*** Opening Dataset excerpts ***
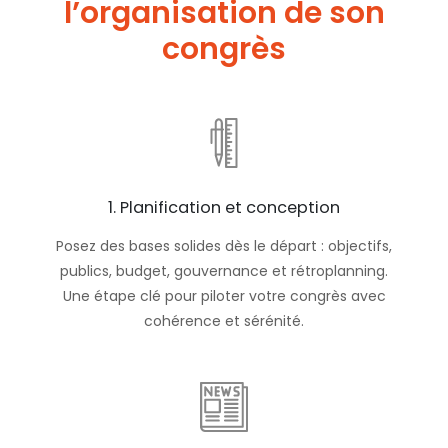
l’organisation de son
congrès
1. Planification et conception
Posez des bases solides dès le départ : objectifs,
publics, budget, gouvernance et rétroplanning.
Une étape clé pour piloter votre congrès avec
cohérence et sérénité.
*** Closing Dataset excerpts ***
▶ Work to be completed
Everything from the line with "Une étape clé pour piloter votre congrès avec" to the last line of the entries is to be written out exactly; omit all earlier lines.

▶ Response to this task
Une étape clé pour piloter votre congrès avec
cohérence et sérénité.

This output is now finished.